5 Hal Penting Untuk Memperoleh Kanaanmu 1
5 Hal Penting Untuk Memperoleh Kanaanmu - Vol. 1
Pdt. Petrus Agung Purnomo
Menjelang kedatangan Tuhan yang kedua kali sebagai Raja di atas
segalanya, kita dituntut untuk menyimak dan mempelajari cara hidup
Daniel, Hananya, Misael, Azarya bahkan Hadasah. Ketika mereka terpilih
untuk melayani raja-raja saat itu, ada sebuah jangka waktu untuk mereka
menjalani sebuah persiapan dan didikan, yang akhirnya melahirkan
pemahaman yang baru dan sikap yang sejalan untuk mereka layak berhadapan
dengan raja-raja tersebut. Demikian juga kita sebagai Gereja dan
Pasukan Kudus-Nya, dituntut dalam sebuah persiapan dan didikan yang
begitu panjang dan kompleks untuk memasuki sebuah zaman yang baru,
memerintah bersama dengan-Nya di Masa Kerajaan Seribu Tahun.

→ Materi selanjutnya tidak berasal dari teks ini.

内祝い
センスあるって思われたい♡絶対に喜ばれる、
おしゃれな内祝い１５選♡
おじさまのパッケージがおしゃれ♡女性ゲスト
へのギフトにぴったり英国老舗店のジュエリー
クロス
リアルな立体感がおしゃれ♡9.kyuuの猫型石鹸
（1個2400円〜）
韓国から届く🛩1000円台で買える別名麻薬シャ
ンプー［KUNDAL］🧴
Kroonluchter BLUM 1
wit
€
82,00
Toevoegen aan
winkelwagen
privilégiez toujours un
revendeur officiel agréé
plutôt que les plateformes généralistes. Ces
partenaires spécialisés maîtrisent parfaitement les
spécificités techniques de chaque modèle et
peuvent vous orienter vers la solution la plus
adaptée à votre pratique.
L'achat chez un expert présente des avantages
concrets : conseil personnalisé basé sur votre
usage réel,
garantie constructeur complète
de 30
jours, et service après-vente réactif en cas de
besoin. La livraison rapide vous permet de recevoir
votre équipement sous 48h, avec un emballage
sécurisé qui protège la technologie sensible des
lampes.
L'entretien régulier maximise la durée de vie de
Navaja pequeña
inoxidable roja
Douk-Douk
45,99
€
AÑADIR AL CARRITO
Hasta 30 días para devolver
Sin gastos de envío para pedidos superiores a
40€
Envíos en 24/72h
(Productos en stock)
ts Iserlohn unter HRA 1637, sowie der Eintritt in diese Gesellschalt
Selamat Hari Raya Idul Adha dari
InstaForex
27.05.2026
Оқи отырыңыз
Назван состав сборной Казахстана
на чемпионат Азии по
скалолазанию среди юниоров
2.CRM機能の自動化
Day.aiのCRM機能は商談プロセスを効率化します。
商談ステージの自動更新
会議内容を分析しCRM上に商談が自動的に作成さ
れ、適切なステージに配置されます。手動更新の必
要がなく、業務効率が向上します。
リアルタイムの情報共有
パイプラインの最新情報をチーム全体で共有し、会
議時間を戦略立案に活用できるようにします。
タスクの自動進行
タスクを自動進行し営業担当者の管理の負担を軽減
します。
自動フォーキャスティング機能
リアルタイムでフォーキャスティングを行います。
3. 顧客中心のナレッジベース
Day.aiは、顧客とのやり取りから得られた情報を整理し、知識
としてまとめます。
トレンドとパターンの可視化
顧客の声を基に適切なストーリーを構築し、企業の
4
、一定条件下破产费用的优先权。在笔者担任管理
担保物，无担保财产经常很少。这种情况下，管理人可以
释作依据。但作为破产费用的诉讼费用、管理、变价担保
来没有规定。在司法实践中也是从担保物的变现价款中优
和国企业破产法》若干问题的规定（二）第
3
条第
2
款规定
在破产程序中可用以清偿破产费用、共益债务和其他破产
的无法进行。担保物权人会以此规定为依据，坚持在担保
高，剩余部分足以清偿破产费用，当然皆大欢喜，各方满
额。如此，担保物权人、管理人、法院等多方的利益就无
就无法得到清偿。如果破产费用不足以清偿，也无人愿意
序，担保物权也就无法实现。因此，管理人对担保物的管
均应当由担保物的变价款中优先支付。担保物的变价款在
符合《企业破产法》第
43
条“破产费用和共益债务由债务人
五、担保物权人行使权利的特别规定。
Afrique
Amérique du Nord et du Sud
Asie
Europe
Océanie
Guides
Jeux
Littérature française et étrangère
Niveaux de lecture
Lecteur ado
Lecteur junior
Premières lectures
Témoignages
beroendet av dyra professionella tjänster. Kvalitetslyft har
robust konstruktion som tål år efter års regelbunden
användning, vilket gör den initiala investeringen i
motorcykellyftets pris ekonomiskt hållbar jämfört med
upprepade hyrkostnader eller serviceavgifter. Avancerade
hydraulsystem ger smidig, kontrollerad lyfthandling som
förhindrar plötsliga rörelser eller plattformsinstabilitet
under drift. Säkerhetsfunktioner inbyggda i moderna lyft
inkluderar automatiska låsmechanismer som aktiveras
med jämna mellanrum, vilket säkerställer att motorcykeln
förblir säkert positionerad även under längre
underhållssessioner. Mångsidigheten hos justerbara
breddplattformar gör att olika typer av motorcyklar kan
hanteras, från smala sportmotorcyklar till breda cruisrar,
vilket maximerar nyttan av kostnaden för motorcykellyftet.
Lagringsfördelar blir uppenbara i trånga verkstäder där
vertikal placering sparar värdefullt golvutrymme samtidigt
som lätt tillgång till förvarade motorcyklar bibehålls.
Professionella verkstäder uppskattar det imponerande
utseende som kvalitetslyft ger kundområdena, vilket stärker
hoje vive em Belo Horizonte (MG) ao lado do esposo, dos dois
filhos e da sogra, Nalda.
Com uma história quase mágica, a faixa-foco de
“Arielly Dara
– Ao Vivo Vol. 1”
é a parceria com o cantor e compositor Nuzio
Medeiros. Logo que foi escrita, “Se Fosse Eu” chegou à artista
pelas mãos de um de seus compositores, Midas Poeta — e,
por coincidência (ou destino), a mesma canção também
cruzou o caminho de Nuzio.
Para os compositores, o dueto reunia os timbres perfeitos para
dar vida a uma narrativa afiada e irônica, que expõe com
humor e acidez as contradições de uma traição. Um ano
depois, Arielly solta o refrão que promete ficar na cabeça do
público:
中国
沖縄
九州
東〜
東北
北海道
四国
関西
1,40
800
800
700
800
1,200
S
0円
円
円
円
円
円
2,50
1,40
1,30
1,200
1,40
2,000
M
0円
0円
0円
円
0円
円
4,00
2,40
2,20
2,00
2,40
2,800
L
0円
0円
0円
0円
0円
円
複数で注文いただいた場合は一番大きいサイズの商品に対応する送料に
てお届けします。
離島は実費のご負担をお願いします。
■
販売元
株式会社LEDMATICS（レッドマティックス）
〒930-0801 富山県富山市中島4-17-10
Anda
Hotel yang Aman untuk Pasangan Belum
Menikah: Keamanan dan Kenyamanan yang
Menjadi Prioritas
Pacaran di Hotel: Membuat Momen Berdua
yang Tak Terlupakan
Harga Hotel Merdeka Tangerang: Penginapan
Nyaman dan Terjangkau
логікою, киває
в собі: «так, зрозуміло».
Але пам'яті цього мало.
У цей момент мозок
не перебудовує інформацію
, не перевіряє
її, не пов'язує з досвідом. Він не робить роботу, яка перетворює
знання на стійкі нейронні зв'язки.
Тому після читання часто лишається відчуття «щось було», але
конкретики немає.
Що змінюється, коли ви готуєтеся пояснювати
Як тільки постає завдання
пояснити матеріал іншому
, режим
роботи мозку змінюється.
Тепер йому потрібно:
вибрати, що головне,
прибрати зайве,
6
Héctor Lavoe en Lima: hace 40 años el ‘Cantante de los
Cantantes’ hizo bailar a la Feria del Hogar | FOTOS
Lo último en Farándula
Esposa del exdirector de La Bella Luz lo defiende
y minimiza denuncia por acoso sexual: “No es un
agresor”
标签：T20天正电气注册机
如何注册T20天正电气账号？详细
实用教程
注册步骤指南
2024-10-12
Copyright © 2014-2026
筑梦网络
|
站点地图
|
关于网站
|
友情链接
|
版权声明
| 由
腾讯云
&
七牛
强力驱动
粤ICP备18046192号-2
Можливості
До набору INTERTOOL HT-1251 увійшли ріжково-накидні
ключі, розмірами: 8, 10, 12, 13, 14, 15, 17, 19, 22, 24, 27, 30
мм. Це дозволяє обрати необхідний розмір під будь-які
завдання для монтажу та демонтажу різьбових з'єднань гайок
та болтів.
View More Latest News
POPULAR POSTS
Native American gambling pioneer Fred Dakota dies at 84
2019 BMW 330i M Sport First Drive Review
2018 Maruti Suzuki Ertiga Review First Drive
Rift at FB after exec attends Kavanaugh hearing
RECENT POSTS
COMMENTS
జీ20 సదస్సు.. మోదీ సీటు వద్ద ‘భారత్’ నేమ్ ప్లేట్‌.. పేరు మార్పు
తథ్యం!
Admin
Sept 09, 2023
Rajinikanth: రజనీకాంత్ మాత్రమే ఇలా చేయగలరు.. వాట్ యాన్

Tuhan ingin kita memperoleh impian atau Kanaan kita masing-masing, sebab Kanaan kita merupakan bagian yang terintegrasi dengan destiny
kita, juga terintegrasi dengan rencana utama Tuhan untuk mengokohkan
Kerajaan-Nya di Bumi. Untuk itu, ada lima hal penting yang harus
diperhatikan supaya kita memperoleh Kanaan kita secara nyata. Kelima hal
ini harus dipenuhi, tidak boleh ada satupun yang dilewati:
1. Kita harus mengenali dengan benar impian atau Kanaan kita masing-masing.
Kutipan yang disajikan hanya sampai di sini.